Regulations governing the distribution of State and Federal student financial assistance programs requires Morrison Institute of Technology to monitor academic progress for students pursuing a degree and receiving financial aid. Participation in the Student Financial Assistance Programs is based on the premise that the student, is taking the curriculum required for the students’ major field of study and is maintaining the satisfactory progress requirements listed below. The satisfactory progress requirement applies to all students (full-time and part-time) for all periods of attendance even terms when a student does not receive financial assistance. The policy applies to all coursework attempted at Morrison Institute of Technology as well as transfer credits applied to the students’ degree plan. The Satisfactory Academic Progress (SAP) policy contains a qualitative standard (GPA) and a quantitative standard (credit hours earned) along with a maximum timeframe.

Satisfactory Academic Progress Measurements:

Cumulative Grade Point Average Policy (Qualitative Standard)

A student’s cumulative GPA is based on all courses attempted at Morrison Institute of Technology. Grades of I or W earned are not included in the grade point average and therefore do no impact its calculation results. Grades associated with transfer credits are not used in calculating cumulative GPA at Morrison Institute of Technology. The following is the minimum cumulative grade point average (CGPA) required to receive financial aid:

Hours Attempted   Cumulative Grade Point Average (CGPA)

0 -17      1.50

18 – 36      1.75

37+      2.00

Credit Hours Earned (Quantitative Standard)

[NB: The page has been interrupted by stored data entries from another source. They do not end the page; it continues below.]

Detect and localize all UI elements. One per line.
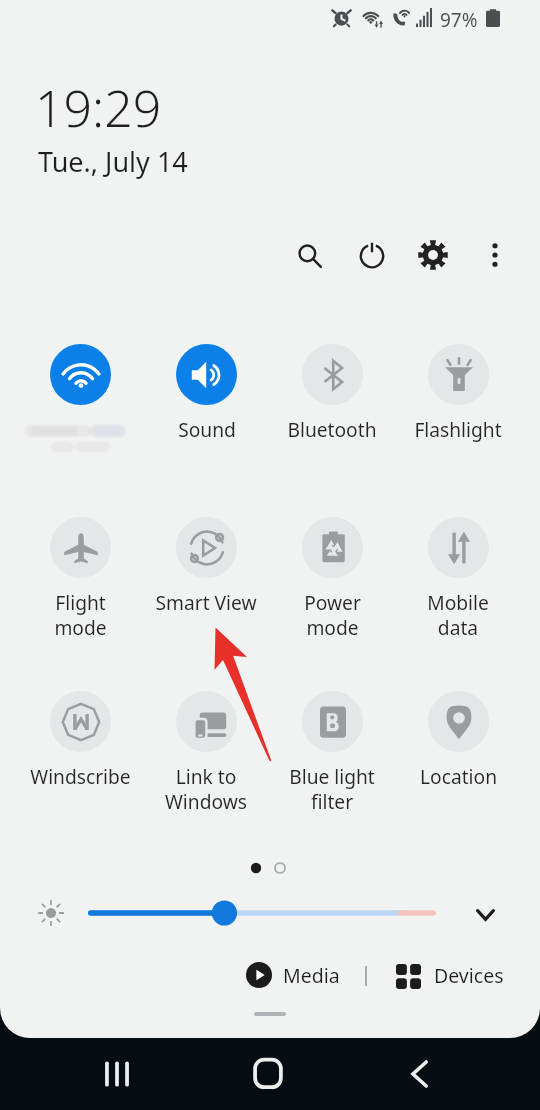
button[interactable]: Home bbox=[232, 1038, 304, 1110]
staticText: Windscribe bbox=[30, 763, 131, 789]
staticText: Sound bbox=[178, 416, 236, 442]
staticText: Media bbox=[283, 962, 340, 989]
button[interactable]: Search bbox=[280, 226, 338, 284]
button[interactable]: Mobile data bbox=[397, 517, 519, 647]
staticText: Devices bbox=[434, 962, 504, 989]
button[interactable]: Expand brightness bbox=[463, 892, 508, 937]
button[interactable]: Smart View bbox=[145, 517, 267, 647]
button[interactable]: Windscribe bbox=[19, 691, 141, 821]
button[interactable]: Power off bbox=[343, 226, 401, 284]
button[interactable]: Power mode bbox=[271, 517, 393, 647]
button[interactable]: Blue light filter bbox=[271, 691, 393, 821]
button[interactable] bbox=[19, 344, 141, 474]
button[interactable]: Flashlight bbox=[397, 344, 519, 474]
staticText: Smart View bbox=[155, 589, 257, 615]
staticText: Flight mode bbox=[54, 589, 107, 640]
button[interactable]: Media bbox=[240, 958, 348, 992]
button[interactable]: Location bbox=[397, 691, 519, 821]
button[interactable]: More options bbox=[466, 226, 524, 284]
button[interactable]: Back bbox=[383, 1038, 455, 1110]
staticText: Mobile data bbox=[427, 589, 489, 640]
button[interactable]: Bluetooth bbox=[271, 344, 393, 474]
button[interactable]: Flight mode bbox=[19, 517, 141, 647]
staticText: Link to Windows bbox=[165, 763, 247, 814]
staticText: Location bbox=[420, 763, 497, 789]
staticText: Power mode bbox=[304, 589, 361, 640]
staticText: Blue light filter bbox=[289, 763, 375, 814]
staticText: Flashlight bbox=[414, 416, 502, 442]
button[interactable]: Link to Windows bbox=[145, 691, 267, 821]
button[interactable]: Sound bbox=[145, 344, 267, 474]
staticText: Bluetooth bbox=[287, 416, 377, 442]
staticText: 97% bbox=[440, 7, 478, 33]
button[interactable]: Devices bbox=[390, 958, 512, 992]
staticText: 19:29 bbox=[35, 74, 162, 142]
button[interactable]: Recents bbox=[81, 1038, 153, 1110]
staticText: Tue., July 14 bbox=[38, 143, 188, 180]
button[interactable]: Settings bbox=[404, 226, 462, 284]
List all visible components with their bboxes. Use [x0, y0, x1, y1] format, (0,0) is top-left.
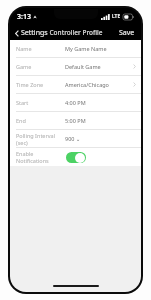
button[interactable]: Game: [10, 58, 141, 75]
staticText: Polling Interval (sec): [16, 132, 65, 146]
staticText: Save: [119, 28, 135, 38]
button[interactable]: Enable Notifications: [10, 148, 141, 166]
button[interactable]: Polling Interval (sec): [10, 130, 141, 147]
staticText: Settings: [21, 28, 48, 38]
staticText: End: [16, 117, 65, 124]
staticText: Name: [16, 45, 65, 52]
staticText: Game: [16, 63, 65, 70]
staticText: Controller Profile: [49, 28, 103, 37]
staticText: 4:00 PM: [65, 99, 133, 106]
staticText: Time Zone: [16, 81, 65, 88]
button[interactable]: Save: [113, 26, 141, 40]
staticText: 3:13: [17, 12, 31, 22]
staticText: 900 ⌄: [65, 135, 133, 142]
staticText: America/Chicago: [65, 81, 133, 88]
staticText: LTE: [112, 13, 121, 20]
button[interactable]: Start: [10, 94, 141, 111]
button[interactable]: Name: [10, 40, 141, 57]
staticText: 5:00 PM: [65, 117, 133, 124]
staticText: Default Game: [65, 63, 133, 70]
button[interactable]: Settings: [10, 26, 52, 40]
button[interactable]: End: [10, 112, 141, 129]
button[interactable]: Enable notifications toggle, on: [66, 152, 86, 163]
button[interactable]: Time Zone: [10, 76, 141, 93]
staticText: Start: [16, 99, 65, 106]
staticText: Enable Notifications: [16, 150, 66, 164]
staticText: My Game Name: [65, 45, 133, 52]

A student must complete 67% or more of the all credit hours attempted. A student’s completion rate is calculated by dividing the cumulative number of hours the student has earned by the cumulative number of hours the student has attempted. Attempted credits are defined as credits which a student receives a grade including A, B, C, D, F, I, or W. Credit hours attempted is defined as the number of credit hours enrolled in as of the Last Day for Adding Classes each term. For example, if a student is enrolled in 12 credits, to complete 67%, a minimum of 8 credit hours must be earned. Earned credits are defined as courses which a student receives a grade of A, B, C, or D. Hours attempted with grades of F, W, or I are not considered to be earned credits. A student who does not complete 67% of the attempted credits will not meeting the SAP requirements.

Maximum Time Frame

The maximum time frame for which a student may receive financial aid is 150% of the published length of the program’s credit hours. For example, if the length of an associate’s degree is 75 credits then up to 113 attempted credits to complete the program may be eligible for financial aid. If it is determined the student is unable to complete the degree program with the 150%-time frame, financial aid eligibility will be terminated.

Evaluation Period

Satisfactory Academic Progress (SAP) will be evaluated at the end of each semester for both the qualitative (CGPA) and quantitative (cumulative hours earned) standards. A student who does not meet the SAP standards will be notified in writing.

Financial Aid Warning

A student who does not achieve the required CGPA or not successful in completing the required cumulative hours will be placed on Financial Aid Warning for the following term. A student who is placed on Financial Aid Warning will be notified in writing. A student on financial aid warning may continue to receive financial assistance for one term without an appeal. A student on academic warning status will not be allowed to hold a class office, take part in extracurricular activities, or represent the college at any function. If during the financial aid warning term, the student raises the CGPA and/or reaches the minimum credit hours earned requirement, the status will return to good standing for the following semester. A student who does not meet the SAP requirements at the end of their financial aid warning term will lose their financial aid eligibility.

Financial Aid Probation

A student who fails to meet SAP after one term on financial aid warning will be dismissed from the College. The student is encouraged to appeal. Upon receipt of the appeal documents the Vice President of Academic Affairs will consult with former instructors, representatives of the Office of Financial Aid and the Office of the Registrar. Appeals are not automatically accepted; appeals may be denied for failure to meet SAP. The student will be notified by letter of the outcome. An appeal which is accepted will result in the student being place on financial aid probation and financial aid will be reinstated for one term. A student on probation will be required to meet with the Vice President of Academic Affairs, Financial Aid Director, and the Academic Advisor to discuss the financial aid consequences and develop an academic plan for student success. The student may be required to re-take course work to assist with meeting the SAP requirements. The student will be required to meet with their academic advisor weekly to review their education plan and discuss their academic progress. If the student on financial aid probation raises the CGPA and/or reaches the minimum credit hours earned requirement, the status will return to good standing for the following semester. A student who does not meet the SAP requirements at the end of the financial aid probation term will be dismissed from the College.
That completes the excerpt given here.